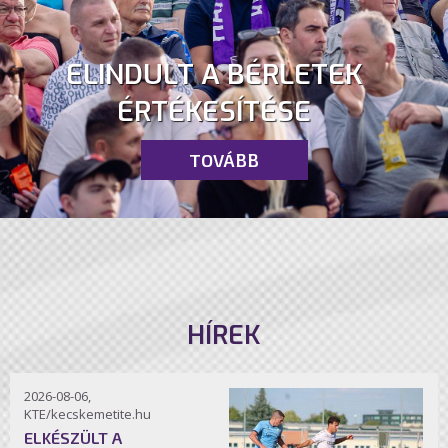
ELINDULT A BÉRLETEK
ÉRTÉKESÍTÉSE
TOVÁBB
HÍREK
2026-08-06,
KTE/kecskemetite.hu
ELKÉSZÜLT A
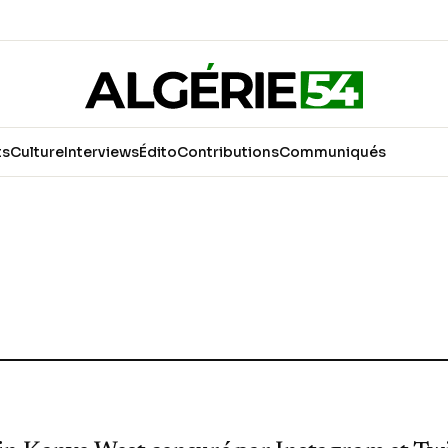
ts
Culture
Interviews
Édito
Contributions
Communiqués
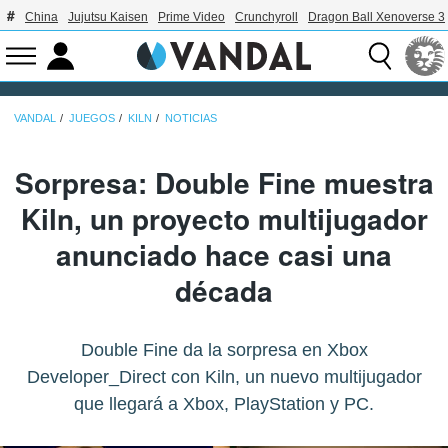
China
Jujutsu Kaisen
Prime Video
Crunchyroll
Dragon Ball Xenoverse 3
VANDAL
JUEGOS
KILN
NOTICIAS
Sorpresa: Double Fine muestra
Kiln, un proyecto multijugador
anunciado hace casi una
década
Double Fine da la sorpresa en Xbox
Developer_Direct con Kiln, un nuevo multijugador
que llegará a Xbox, PlayStation y PC.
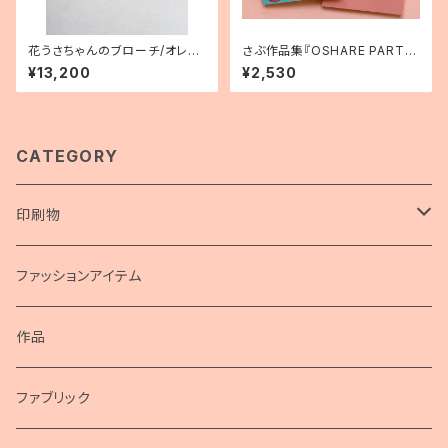
花うさちゃんのブローチ/オレン
さぶ作品集『OSHARE PARTN
ジ
ER Collection of Works』
¥13,200
¥2,530
CATEGORY
印刷物
画集
ファッションアイテム
ポスター
作品
包装紙
ファブリック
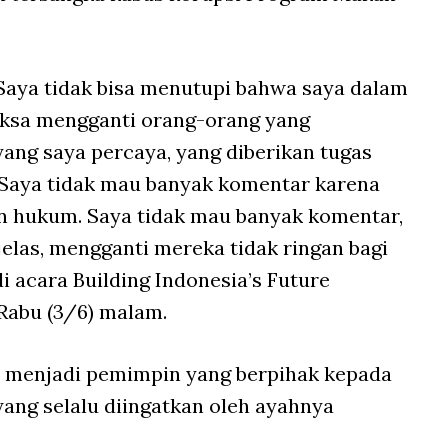
. Saya tidak bisa menutupi bahwa saya dalam
aksa mengganti orang-orang yang
yang saya percaya, yang diberikan tugas
 Saya tidak mau banyak komentar karena
 hukum. Saya tidak mau banyak komentar,
elas, mengganti mereka tidak ringan bagi
di acara Building Indonesia’s Future
Rabu (3/6) malam.
menjadi pemimpin yang berpihak kepada
yang selalu diingatkan oleh ayahnya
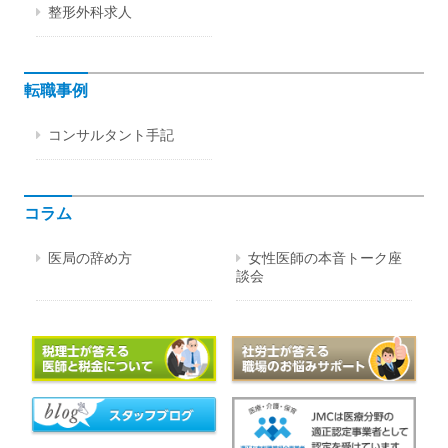
整形外科求人
転職事例
コンサルタント手記
コラム
医局の辞め方
女性医師の本音トーク座
談会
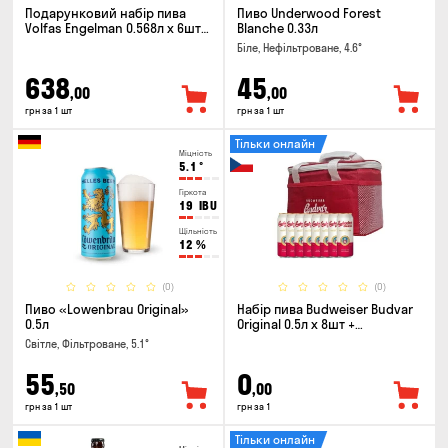
Подарунковий набір пива
Пиво Underwood Forest
Volfas Engelman 0.568л x 6шт +
Blanche 0.33л
келих 0.568л
Біле, Нефільтроване, 4.6°
638
45
,00
,00
грн за 1 шт
грн за 1 шт
Тільки онлайн
Міцність
5.1
°
Гіркота
19
IBU
Щільність
12
%
(0)
(0)
Пиво «Lowenbrau Original»
Набір пива Budweiser Budvar
0.5л
Original 0.5л х 8шт +
термосумка
Світле, Фільтроване, 5.1°
55
0
,50
,00
грн за 1 шт
грн за 1
Тільки онлайн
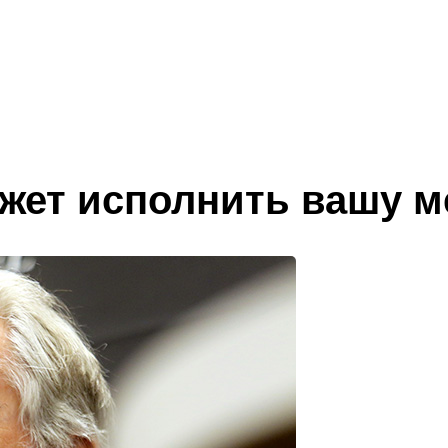
ет исполнить вашу ме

▸ **DESCRIPTION OF THE TASK**
Every line of the data that holds "komentar" should be counted, and only the total given.

▸ **SOLUTION TO THIS EXERCISE**
2